Shell Recharge security breach exposed EV driver data

Oil giant Shell said it was investigating after a security researcher discovered an exposed internal database containing the personal details of drivers who use the company’s electric vehicle charging stations.

security researcher Anurag Sen found an online database containing nearly a terabyte of log data relating to Shell Recharge, the company’s global network of hundreds of thousands of electric vehicle charging stations, which it acquired in part from of Greenlots in 2019. Greenlots provided electric vehicle (EV) charging services and technologies for customers operating vehicle fleets.

The internal database, hosted on Amazon’s cloud, contained millions of logs, Sen said, including details of customers who used the EV charging network. The database had no password, allowing anyone on the Internet to access its data from their web browser.

The data, seen by TechCrunch, contained the names, email addresses and phone numbers of fleet customers who use the EV charging network. The database included the names of fleet operators, which identified organizations – such as police departments – with vehicles that charge on the network. Some of the data included vehicle identification numbers, or VINs.

Sen said the database also contains the locations of Shell’s electric vehicle charging stations, including private residential charging points. One of the exposed records seen by TechCrunch contained a residential address belonging to Greenlots CEO Andreas Lips.

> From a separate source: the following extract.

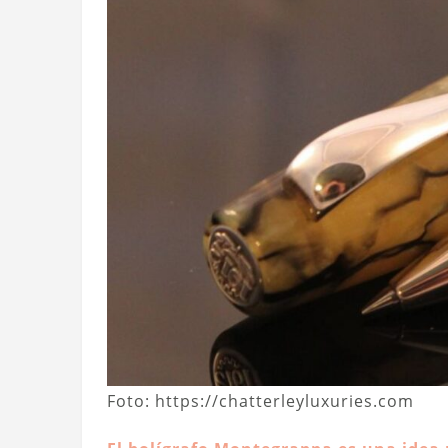
Foto: https://chatterleyluxuries.com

It’s unclear what made the database publicly exposed, or how long the data has been public – although some information is as recent as 2023.

Sen said he contacted Shell after discovering the exposed database. TechCrunch alerted Shell after Sen said he hadn’t heard back from the company. Shortly after TechCrunch contacted Shell, the database became inaccessible.

Shell spokeswoman Anna Arata told TechCrunch in a statement, “Shell has taken steps to contain and identify an exposure of Shell Recharge Solutions data. We are investigating the incident, continue to monitor our IT systems and will take any necessary future action as a result.

Sen has previously found exposed data belonging to Amazon, Hotai Motor, PeopleGrove and JusTalk. Earlier this year, Sen discovered a database containing sensitive US military emails belonging to the US Special Operations Command.